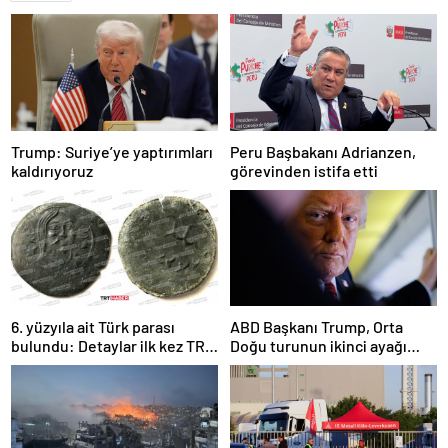
Trump: Suriye’ye yaptırımları
Peru Başbakanı Adrianzen,
kaldırıyoruz
görevinden istifa etti
6. yüzyıla ait Türk parası
ABD Başkanı Trump, Orta
bulundu: Detaylar ilk kez TRT
Doğu turunun ikinci ayağı
Haber’de
Katar’da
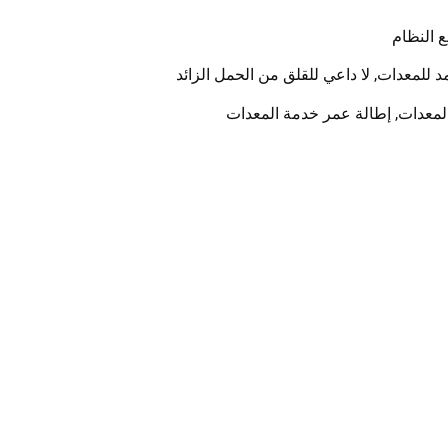
ع النظام
د للمعدات, لا داعي للقلق من الحمل الزائد
لمعدات, إطالة عمر خدمة المعدات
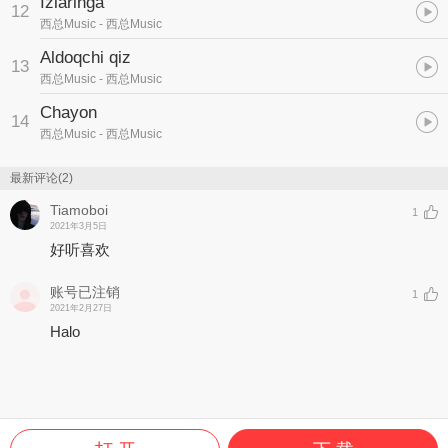
Izlaringa
12
西总Music
- 西总Music
Aldoqchi qiz
13
西总Music
- 西总Music
Chayon
14
西总Music
- 西总Music
最新评论(2)
Tiamoboi
1
2021年3月5日
好听喜欢
账号已注销
1
2021年2月27日
Halo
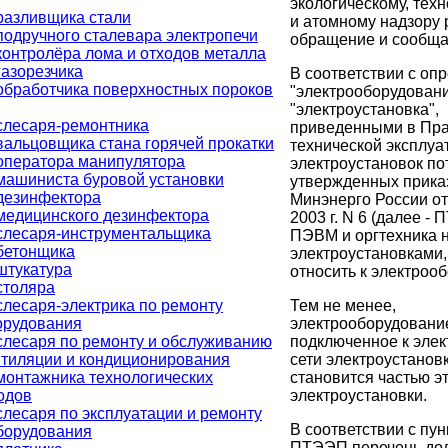
экологическому, тех
разливщика стали
и атомному надзору
подручного сталевара электропечи
обращение и сообща
контролёра лома и отходов металла
газорезчика
В соответствии с оп
обработчика поверхностных пороков
"электрооборудовани
"электроустановка",
слесаря-ремонтника
приведенными в Пр
вальцовщика стана горячей прокатки
технической эксплуа
оператора манипулятора
электроустановок по
машиниста буровой установки
утвержденных прика
дезинфектора
Минэнерго России от
медицинского дезинфектора
2003 г. N 6 (далее -
слесаря-инструментальщика
ПЭВМ и оргтехника 
бетонщика
электроустановками,
штукатура
относить к электроо
столяра
Тем не менее,
слесаря-электрика по ремонту
электрооборудовани
орудования
подключенное к элек
слесаря по ремонту и обслуживанию
сети электроустановк
нтиляции и кондиционирования
становится частью э
монтажника технологических
электроустановки.
одов
лесаря по эксплуатации и ремонту
В соответствии с пун
оборудования
ПТЭЭП перечень дол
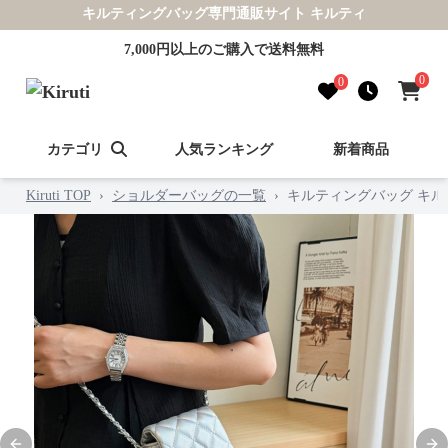
キルティングバッグ専門通販サイト キルティ
7,000円以上のご購入で送料無料
0
0
カテゴリ
人気ランキング
新着商品
Kiruti TOP
›
ショルダーバッグの一覧
›
キルティングバッグ キル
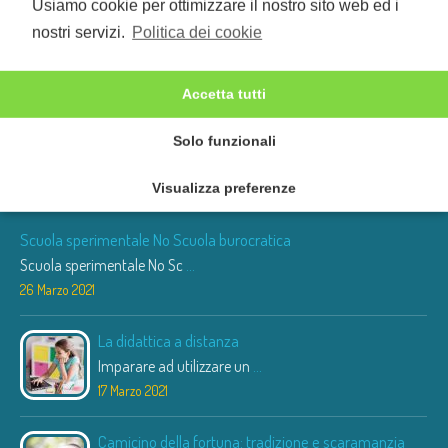
Usiamo cookie per ottimizzare il nostro sito web ed i
nostri servizi.
Politica dei cookie
Accetta tutti
Solo funzionali
Ultime News
Visualizza preferenze
Scuola sperimentale No Scuola burocratica
Scuola sperimentale No Sc
...
26 Marzo 2021
La didattica a distanza
Imparare ad utilizzare un
...
17 Marzo 2021
Camicino della fortuna: tradizione e scaramanzia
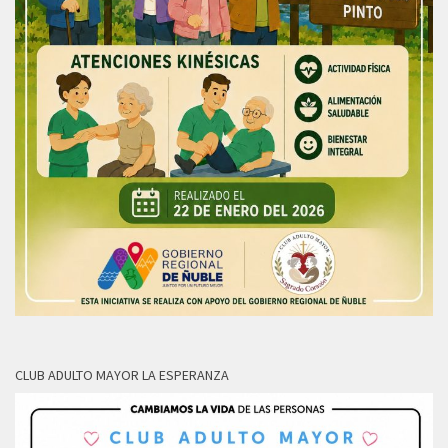
CLUB ADULTO MAYOR LA ESPERANZA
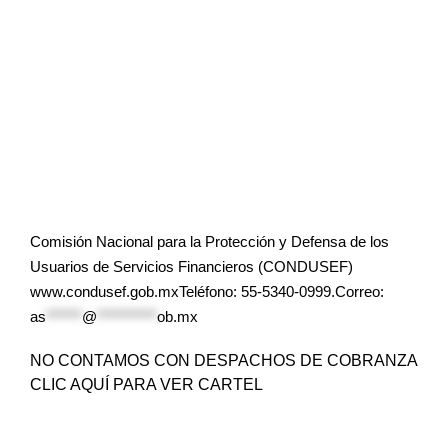
Comisión Nacional para la Protección y Defensa de los
Usuarios de Servicios Financieros (CONDUSEF)
www.condusef.gob.mxTeléfono: 55-5340-0999.Correo:
as
******
@
**********
ob.mx
NO CONTAMOS CON DESPACHOS DE COBRANZA
CLIC AQUÍ PARA VER CARTEL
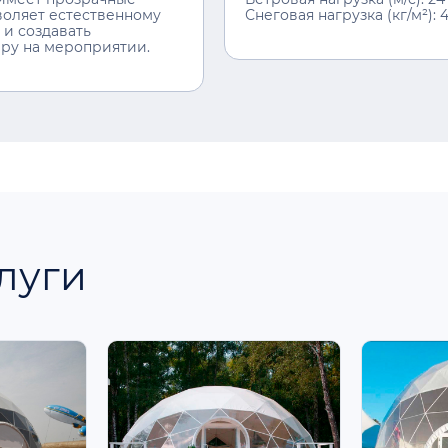
воляет естественному
Снеговая нагрузка (кг/м²): 
 и создавать
ру на мероприятии.
луги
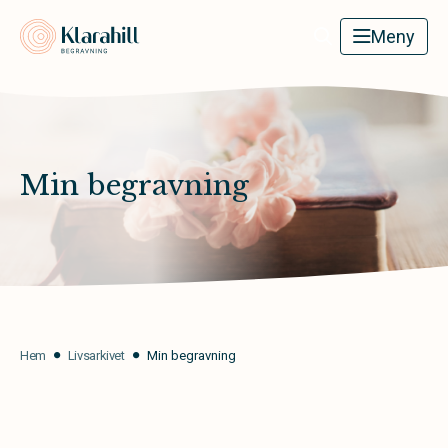
Klarahill
Meny
Min begravning
Hem
Livsarkivet
Min begravning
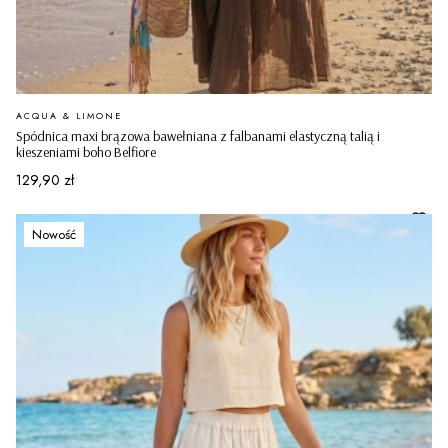
PRODUCENT
ACQUA & LIMONE
Spódnica maxi brązowa bawełniana z falbanami elastyczną talią i
kieszeniami boho Belfiore
Cena
129,90 zł
Nowość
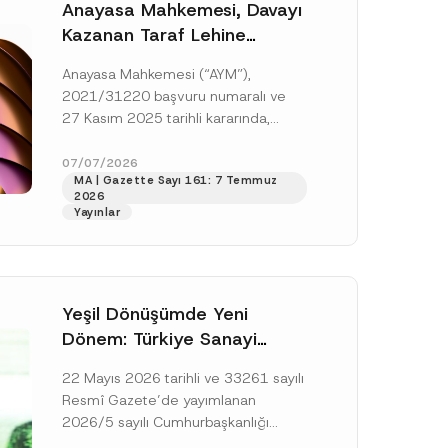
Anayasa Mahkemesi, Davayı
Kazanan Taraf Lehine
Vekâlet Ücretine
Anayasa Mahkemesi (“AYM”),
Hükmedilmemesi Nedeniyle
2021/31220 başvuru numaralı ve
Mahkemeye Erişim Hakkının
27 Kasım 2025 tarihli kararında,
İhlal Edildiğine Karar Verdi
başvurucunun icra emrine yaptığı
itirazın kabul edilerek icranın geri
07/07/2026
MA | Gazette Sayı 161: 7 Temmuz
bırakılmasına karar...
[Devamını Oku]
2026
Yayınlar
Yeşil Dönüşümde Yeni
Dönem: Türkiye Sanayi
Karbonsuzlaşma Yatırım
22 Mayıs 2026 tarihli ve 33261 sayılı
Platformu Oluşturuldu
Resmî Gazete’de yayımlanan
2026/5 sayılı Cumhurbaşkanlığı
Genelgesi (“Genelge”) kapsamında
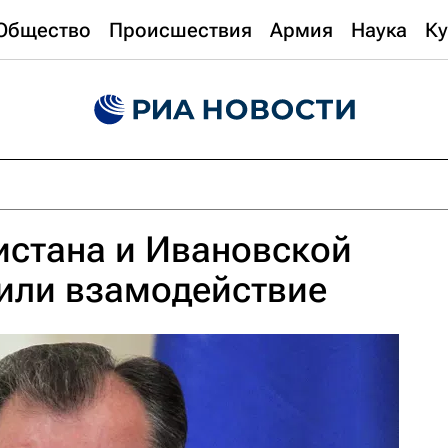
Общество
Происшествия
Армия
Наука
Ку
истана и Ивановской
или взамодействие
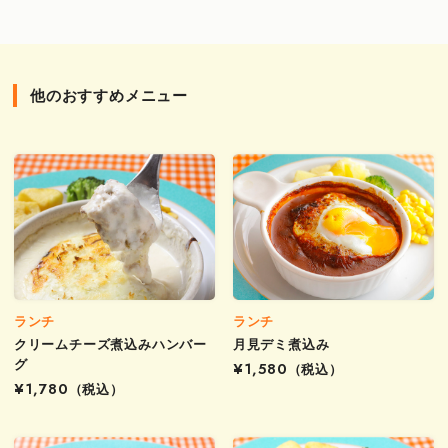
他のおすすめメニュー
ランチ
ランチ
クリームチーズ煮込みハンバー
月見デミ煮込み
グ
¥1,580
（税込）
¥1,780
（税込）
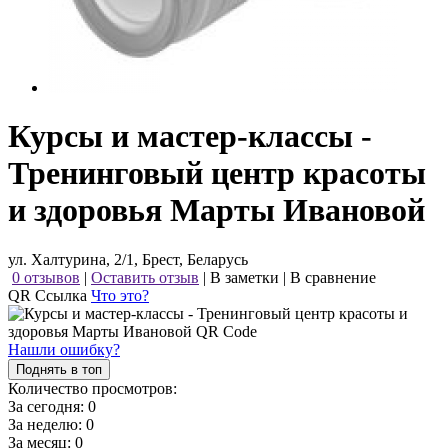
Курсы и мастер-классы -
Тренинговый центр красоты
и здоровья Марты Ивановой
ул. Халтурина, 2/1, Брест, Беларусь
0 отзывов
|
Оставить отзыв
|
В заметки
|
В сравнение
QR Ссылка
Что это?
Нашли ошибку?
Поднять в топ
Количество просмотров:
За сегодня:
0
За неделю:
0
За месяц:
0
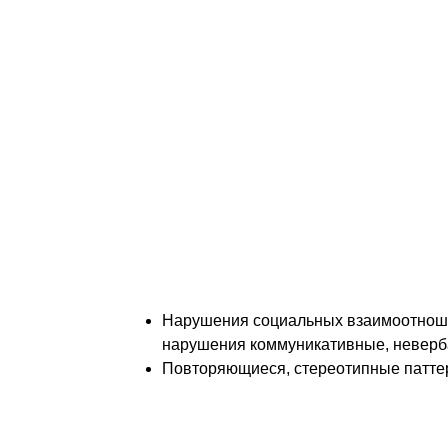
Также важным моментом считается деф
на этапе вынашивания и его недостаток
детства у ребенка. Холекальциферол, хо
модификатором функций мозга, приним
серотонина – нейромедиатора, отвечаю
поведение.
Клинические симптомы
В качестве инструмента ранней диагнос
and Statistical Manual of Mental Disorder
Методика призвана стандартизировать 
1994 году. Главное отличие методики 20
дезинтегративного расстройства, синдро
В основе DSM-V лежит разделение симп
Нарушения социальных взаимоотношен
нарушения коммуникативные, невербал
Повторяющиеся, стереотипные патте
В таблице № 1 представлены основные 
характер и на роль всеобъемлющей не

————

### Exercise directions
All lines of the entries containing the string "соответствии" must be shown in full.

### Reply to the task
В соответствии с оп
В соответствии с пун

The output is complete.